Depuis une cinquantaine d'années, le couple villes-campagnes a été "pensé au bénéfice de la ville et plus encore de la métropolisation à partir des années 2000", avec l'idée que les grandes métropoles "vont organiser le territoire et que la création de richesses bénéficiera par ruissellement à tous les territoires", rappelle Mme Poulot.
Signe que la ruralité n'est pensée qu'à travers le "prisme urbain", l'adoption d'un découpage territorial en "aires urbaines" puis en "aires d'attraction des villes" a même "fait disparaître" pendant un temps le rural de la statistique officielle.
Cette catégorisation a eu "des effets directs sur l'action publique, en contribuant à minorer la place des ruralités dans les priorités d'aménagement", et en "les reléguant au second plan des politiques territoriales", souligne le rapport.
Si beaucoup de services publics ont été fermés en vingt ans en milieu rural, les politiques de "rattrapage", comme la création des Maisons France services, n'ont pas suffi selon les auteurs "à enrayer l'aggravation des inégalités territoriales ni à répondre pleinement aux attentes des populations", comme l'a montré la crise des "gilets jaunes".

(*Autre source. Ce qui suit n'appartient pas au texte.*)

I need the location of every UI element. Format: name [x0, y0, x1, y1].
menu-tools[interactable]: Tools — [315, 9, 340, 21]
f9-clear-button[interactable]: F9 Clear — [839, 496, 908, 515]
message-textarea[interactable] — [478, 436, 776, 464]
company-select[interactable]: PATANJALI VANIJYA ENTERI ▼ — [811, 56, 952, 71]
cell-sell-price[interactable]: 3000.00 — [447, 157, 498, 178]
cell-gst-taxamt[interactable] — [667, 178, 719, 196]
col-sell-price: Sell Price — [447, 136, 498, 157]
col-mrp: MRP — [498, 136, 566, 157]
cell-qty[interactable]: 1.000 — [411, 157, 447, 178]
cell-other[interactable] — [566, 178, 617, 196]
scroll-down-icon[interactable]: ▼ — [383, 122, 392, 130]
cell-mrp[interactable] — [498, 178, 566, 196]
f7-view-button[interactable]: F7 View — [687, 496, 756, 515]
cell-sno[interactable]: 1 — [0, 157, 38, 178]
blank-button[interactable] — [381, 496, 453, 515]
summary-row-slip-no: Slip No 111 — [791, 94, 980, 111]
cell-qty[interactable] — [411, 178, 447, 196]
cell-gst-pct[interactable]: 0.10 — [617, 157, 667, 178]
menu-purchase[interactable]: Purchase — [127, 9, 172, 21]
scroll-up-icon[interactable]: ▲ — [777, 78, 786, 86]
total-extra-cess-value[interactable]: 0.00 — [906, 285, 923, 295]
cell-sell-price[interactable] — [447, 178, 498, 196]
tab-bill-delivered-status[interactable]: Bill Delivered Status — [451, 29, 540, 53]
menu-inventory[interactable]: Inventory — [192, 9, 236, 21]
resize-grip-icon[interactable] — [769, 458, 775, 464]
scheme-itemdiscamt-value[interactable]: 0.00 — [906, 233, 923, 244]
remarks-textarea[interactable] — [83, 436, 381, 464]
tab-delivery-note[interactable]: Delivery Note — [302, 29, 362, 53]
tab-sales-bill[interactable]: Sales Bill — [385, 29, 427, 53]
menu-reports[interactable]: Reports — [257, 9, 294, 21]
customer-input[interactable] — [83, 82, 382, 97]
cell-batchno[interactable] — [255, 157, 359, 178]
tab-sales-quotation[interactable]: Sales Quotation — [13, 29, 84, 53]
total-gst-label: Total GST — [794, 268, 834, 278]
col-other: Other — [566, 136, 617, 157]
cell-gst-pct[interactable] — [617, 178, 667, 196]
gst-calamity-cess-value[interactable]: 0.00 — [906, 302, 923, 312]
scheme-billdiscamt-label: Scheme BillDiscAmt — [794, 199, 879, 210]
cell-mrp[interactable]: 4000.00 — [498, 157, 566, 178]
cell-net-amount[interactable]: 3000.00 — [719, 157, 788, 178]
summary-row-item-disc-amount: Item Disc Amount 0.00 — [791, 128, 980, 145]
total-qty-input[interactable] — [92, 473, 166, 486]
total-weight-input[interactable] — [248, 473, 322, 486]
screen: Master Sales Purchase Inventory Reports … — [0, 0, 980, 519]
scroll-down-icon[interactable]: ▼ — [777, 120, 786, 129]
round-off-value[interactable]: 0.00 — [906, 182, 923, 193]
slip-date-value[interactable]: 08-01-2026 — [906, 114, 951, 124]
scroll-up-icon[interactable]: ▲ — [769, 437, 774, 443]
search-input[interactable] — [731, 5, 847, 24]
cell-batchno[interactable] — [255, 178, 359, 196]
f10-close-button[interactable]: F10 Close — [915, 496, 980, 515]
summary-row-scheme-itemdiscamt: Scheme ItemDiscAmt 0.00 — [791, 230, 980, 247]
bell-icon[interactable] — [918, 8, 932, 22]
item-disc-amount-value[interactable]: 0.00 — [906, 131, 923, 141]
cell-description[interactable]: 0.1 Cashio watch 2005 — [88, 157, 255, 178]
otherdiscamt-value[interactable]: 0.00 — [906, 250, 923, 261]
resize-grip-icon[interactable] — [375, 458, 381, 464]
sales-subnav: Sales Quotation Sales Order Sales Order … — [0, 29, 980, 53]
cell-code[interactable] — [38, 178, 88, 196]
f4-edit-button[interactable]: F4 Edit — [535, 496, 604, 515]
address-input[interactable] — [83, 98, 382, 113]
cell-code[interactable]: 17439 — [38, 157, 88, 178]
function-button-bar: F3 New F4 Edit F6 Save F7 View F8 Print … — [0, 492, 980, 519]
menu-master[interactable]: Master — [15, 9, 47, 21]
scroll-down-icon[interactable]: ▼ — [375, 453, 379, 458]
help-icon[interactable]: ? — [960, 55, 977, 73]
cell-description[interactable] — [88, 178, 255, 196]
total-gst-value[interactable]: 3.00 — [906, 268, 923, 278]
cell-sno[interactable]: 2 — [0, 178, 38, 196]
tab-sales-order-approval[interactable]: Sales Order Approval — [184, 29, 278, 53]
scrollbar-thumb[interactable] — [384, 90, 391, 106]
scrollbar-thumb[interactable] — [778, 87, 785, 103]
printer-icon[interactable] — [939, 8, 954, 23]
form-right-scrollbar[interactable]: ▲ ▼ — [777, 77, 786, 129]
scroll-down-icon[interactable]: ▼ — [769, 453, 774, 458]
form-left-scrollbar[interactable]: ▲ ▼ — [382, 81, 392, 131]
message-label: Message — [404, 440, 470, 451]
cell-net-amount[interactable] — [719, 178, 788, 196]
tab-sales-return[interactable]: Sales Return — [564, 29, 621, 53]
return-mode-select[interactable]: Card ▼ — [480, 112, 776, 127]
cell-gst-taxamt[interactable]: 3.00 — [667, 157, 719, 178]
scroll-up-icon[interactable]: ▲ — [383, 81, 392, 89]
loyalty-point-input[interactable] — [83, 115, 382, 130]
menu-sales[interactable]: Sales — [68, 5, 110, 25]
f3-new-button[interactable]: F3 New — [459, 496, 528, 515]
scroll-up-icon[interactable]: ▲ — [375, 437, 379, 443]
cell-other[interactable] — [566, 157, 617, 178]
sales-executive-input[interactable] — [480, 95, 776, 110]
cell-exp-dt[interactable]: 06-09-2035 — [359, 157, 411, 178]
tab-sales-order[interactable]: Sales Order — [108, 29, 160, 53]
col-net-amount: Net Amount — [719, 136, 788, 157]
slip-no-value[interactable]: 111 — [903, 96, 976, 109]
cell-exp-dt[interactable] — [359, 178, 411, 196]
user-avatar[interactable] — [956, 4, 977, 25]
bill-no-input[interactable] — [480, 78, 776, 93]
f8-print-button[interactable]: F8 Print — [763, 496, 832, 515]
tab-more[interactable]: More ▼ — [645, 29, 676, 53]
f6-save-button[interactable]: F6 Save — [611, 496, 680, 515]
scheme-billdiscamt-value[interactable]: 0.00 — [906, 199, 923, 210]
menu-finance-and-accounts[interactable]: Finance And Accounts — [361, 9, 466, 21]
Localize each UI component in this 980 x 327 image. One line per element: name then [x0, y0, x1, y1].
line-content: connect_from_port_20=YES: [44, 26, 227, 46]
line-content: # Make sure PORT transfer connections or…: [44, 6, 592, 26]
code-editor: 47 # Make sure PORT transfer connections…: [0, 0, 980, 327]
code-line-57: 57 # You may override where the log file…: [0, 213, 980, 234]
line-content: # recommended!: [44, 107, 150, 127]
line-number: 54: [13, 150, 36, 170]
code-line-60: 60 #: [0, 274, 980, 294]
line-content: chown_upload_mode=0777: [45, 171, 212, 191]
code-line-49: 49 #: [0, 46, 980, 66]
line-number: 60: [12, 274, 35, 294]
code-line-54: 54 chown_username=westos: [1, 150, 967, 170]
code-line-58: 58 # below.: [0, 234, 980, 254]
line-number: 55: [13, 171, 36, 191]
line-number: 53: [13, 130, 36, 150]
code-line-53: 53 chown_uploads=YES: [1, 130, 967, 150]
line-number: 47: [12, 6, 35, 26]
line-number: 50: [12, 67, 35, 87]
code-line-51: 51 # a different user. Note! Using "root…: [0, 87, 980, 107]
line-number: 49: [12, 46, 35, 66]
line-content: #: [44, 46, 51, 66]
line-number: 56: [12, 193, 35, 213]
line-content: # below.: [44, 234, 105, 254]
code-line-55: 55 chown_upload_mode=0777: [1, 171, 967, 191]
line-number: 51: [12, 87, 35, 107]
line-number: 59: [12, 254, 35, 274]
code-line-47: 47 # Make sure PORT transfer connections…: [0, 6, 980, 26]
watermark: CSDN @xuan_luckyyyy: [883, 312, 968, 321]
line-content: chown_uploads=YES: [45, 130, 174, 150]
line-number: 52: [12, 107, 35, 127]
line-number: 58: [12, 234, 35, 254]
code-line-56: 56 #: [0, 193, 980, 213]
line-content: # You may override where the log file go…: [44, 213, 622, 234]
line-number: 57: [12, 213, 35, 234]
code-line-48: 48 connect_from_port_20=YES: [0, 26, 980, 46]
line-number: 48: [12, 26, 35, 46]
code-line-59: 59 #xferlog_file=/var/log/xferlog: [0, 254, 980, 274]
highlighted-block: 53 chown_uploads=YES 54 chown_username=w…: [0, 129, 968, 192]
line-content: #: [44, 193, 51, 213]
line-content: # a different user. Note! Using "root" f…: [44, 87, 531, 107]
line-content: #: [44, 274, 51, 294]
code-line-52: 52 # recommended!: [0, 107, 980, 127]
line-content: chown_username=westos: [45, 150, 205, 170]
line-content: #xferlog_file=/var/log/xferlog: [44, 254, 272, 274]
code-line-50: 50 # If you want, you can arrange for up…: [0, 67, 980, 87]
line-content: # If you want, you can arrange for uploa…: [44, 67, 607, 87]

"Cette approche centrée sur la fragilité des espaces ruraux a conduit à des politiques de rattrapage sans fixer de cap", analyse Mme Poulot, prônant "un retour de l'aménagement du territoire".
Plutôt que d'envisager les espaces ruraux "uniquement comme des espaces en manque d'emplois, de services, ou de mobilités", le rapport invite ainsi "à reconnaître leurs spécificités, leurs atouts et leurs dynamiques propres".
De fait, ces territoires jouent un rôle clé à l'heure de la transition écologique puisqu'ils abritent "l'essentiel des espaces naturels et agricoles du pays", soulignent les auteurs, qui invitent les pouvoirs publics à "changer de regard" et à "valoriser les complémentarités entre villes et campagnes".
Avec AFP.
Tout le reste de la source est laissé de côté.